CONFIDENTIAL SEPARATION AGREEMENT

AND GENERAL MUTUAL RELEASE OF ALL CLAIMS

 

This Confidential Separation Agreement and General Mutual Release of All Claims (“Separation Agreement”) is made by and between CIM SBA Staffing, LLC (“Company”), Creative Media & Community Trust Corporation (f/k/a PMC Commercial Trust and CIM Commercial Trust) (“CMCT”), CIM Group, L.P. (“CIM” and, together with Company and CMCT, the “CIM Entities”) and Barry N. Berlin (“Employee”) with respect to the following facts:

 

A.            CMCT, through a wholly-owned subsidiary, has entered into that certain Membership Interest Purchase Agreement, by and among PG FR Holding, LLC (“Buyer”), Company, and First Western SBLC, Inc., an indirect wholly owned subsidiary of Company (“First Western”), dated November 6, 2025 (the “MIPA”), pursuant to which Buyer will purchase from Seller all of the issued and outstanding equity interests of First Western (the “Transaction”).

 

B.            Employee’s employment with Company and role as an officer or director of Company, CMCT (pursuant to an amended and restated employment contract dated as of August 30, 2013 (the “Employment Contract”), CIM and any of their respective affiliates will terminate effective upon the Closing (as defined in the MIPA) or, in the event the MIPA is terminated prior to the consummation of the Transaction, thirty (30) days following such termination, or such earlier date agreed between CMCT and Employee (“Separation Date”).
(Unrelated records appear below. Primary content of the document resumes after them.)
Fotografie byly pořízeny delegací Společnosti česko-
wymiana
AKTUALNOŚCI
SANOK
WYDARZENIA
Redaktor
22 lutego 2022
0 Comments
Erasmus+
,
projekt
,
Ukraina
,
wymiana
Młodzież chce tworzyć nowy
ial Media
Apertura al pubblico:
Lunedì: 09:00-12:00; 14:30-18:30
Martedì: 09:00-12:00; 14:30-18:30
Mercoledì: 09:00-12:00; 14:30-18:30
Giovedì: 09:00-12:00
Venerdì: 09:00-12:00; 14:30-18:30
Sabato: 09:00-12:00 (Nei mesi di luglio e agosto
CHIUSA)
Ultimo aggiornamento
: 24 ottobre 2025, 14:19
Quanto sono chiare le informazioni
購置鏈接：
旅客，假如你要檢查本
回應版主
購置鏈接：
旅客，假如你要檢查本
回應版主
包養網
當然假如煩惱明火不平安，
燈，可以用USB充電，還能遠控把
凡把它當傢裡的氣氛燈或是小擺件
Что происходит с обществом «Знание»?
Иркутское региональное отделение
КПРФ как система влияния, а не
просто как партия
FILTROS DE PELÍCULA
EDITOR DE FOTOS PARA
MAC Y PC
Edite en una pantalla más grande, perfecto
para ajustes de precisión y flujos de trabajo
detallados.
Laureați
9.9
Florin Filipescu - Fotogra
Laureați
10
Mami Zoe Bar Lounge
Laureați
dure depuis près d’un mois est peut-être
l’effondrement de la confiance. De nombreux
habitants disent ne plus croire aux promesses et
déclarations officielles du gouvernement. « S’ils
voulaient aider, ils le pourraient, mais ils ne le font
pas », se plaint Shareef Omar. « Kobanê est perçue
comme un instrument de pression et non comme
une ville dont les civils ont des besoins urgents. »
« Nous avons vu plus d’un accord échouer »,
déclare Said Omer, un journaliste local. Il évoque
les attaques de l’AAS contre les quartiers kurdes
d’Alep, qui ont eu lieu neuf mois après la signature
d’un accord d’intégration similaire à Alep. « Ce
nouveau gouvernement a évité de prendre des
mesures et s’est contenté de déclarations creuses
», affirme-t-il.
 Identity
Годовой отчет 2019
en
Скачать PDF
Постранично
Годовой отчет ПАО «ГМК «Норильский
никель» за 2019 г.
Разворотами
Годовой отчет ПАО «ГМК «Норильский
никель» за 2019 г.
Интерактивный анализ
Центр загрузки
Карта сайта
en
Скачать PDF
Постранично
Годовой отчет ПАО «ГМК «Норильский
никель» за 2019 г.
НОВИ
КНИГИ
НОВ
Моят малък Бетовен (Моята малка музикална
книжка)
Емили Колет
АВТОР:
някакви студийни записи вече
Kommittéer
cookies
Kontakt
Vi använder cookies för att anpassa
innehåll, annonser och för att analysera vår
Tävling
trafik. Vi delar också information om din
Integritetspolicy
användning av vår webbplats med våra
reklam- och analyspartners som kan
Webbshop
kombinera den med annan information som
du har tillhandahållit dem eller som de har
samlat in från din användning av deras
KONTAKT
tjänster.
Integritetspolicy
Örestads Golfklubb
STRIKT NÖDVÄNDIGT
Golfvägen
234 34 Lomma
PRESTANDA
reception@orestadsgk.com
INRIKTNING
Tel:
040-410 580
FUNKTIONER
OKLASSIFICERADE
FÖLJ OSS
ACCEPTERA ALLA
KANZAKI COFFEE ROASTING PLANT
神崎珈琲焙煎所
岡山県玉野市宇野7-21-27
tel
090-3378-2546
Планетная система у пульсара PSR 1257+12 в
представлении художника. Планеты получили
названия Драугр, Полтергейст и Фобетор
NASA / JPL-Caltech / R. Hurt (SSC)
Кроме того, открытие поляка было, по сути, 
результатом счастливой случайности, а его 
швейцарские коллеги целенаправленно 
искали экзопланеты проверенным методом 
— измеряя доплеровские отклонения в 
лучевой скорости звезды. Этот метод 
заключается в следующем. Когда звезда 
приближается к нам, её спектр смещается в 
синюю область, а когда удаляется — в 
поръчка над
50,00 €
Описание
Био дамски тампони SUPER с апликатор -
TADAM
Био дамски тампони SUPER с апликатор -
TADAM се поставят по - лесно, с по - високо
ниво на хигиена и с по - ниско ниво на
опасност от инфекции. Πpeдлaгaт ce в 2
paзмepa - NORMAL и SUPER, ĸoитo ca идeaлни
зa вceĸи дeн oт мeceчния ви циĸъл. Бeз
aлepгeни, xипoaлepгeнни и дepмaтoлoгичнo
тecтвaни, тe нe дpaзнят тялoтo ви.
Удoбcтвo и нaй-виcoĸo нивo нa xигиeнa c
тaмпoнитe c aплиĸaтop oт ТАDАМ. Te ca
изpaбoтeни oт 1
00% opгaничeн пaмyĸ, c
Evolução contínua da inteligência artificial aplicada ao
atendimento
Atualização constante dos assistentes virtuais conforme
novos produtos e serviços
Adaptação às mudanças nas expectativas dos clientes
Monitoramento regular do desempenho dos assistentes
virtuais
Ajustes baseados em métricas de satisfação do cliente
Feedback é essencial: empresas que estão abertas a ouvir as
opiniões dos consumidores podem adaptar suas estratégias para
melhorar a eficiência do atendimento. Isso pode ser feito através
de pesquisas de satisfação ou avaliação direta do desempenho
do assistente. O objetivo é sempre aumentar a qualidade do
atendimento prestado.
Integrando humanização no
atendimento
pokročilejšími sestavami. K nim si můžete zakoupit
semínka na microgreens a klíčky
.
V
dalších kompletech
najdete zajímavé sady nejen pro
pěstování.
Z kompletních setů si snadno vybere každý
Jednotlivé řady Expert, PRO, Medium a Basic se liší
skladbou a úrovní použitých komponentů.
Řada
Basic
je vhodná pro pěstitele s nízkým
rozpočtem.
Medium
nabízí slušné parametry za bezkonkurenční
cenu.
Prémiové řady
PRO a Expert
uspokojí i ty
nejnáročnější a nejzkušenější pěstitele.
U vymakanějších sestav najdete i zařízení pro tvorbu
The Company wishes to reach an amicable separation with in exchange for entering into this Separation Agreement.

 

C.            Through the Separation Date, Employee has agreed to continue to perform Employee’s job duties, including any duties necessary or reasonably requested by CIM or Company to transfer Employee’s job-related knowledge and relationships to other CIM or Company personnel.

 

D.            The parties desire to settle all claims and issues that have, or could have been raised in relation to Employee’s employment with Company and arising out of or in any way related to the acts, transactions or occurrences between Employee and Company to date, including, but not limited to, Employee’s employment with Company or the termination of that employment, on the terms set forth below.

 

THEREFORE, in consideration of the promises and mutual agreements hereinafter set forth, it is agreed by and between the undersigned as follows:

 

1.             Severance Payment. In exchange for the promises set forth herein, (a) Company agrees to provide Employee with (i) a severance of Three Hundred Fifty Thousand Dollars ($ 350,000), less all appropriate federal and state income and employment taxes (the “Severance Payment”) and (ii) an additional payment of (x) if the Separation Date occurs on or prior to December 14, 2025, Two Hundred Seventy Thousand Dollars ($270,000), or (y) if the Separation Date occurs on or after December 15, 2025, Two Hundred Fifty Thousand Dollars ($250,000), and (b) CIM agrees to purchase, at Employee’s written election to be given before such deadline reasonably provided by CIM, (i) 2,052.545 of Employee’s vested shares of CMFT, and (ii) if (and only if) the Separation Date occurs on or following December 15, 2025, 1,980.983 of Employee’s vested shares of CMFT. The Severance Payment, additional payment, and purchase of vested CMFT shares discussed in (a) and (b) hereunder are collectively referred to as the “Release Payments”. The Severance Payment portion will be paid out within thirty (30) days following the Effective Date of this Separation Agreement described below in paragraph 9.2 and the additional payment will be paid on or before March 15, 2026 (or, if later, within thirty (30) days following the Effective Date of this Separation Agreement). The purchase of vested CMFT shares discussed in (b)(i), if applicable, will be effective in the first quarter of 2026 and the purchase of vested CMFT shares discussed in (b)(ii), if applicable, will be effective in the third quarter of 2026. Employee acknowledges and agrees that Employee is not otherwise entitled to the Release Payments, the Release Payments are in return for and expressly conditioned upon Employee’s agreement to and continued compliance with the terms of this Separation Agreement (including, for the avoidance of doubt, the Reaffirmation), and that the Release Payments constitute adequate legal consideration for the promises and representations made by Employee in this Separation Agreement.

 

 

 

2.             General Mutual Release.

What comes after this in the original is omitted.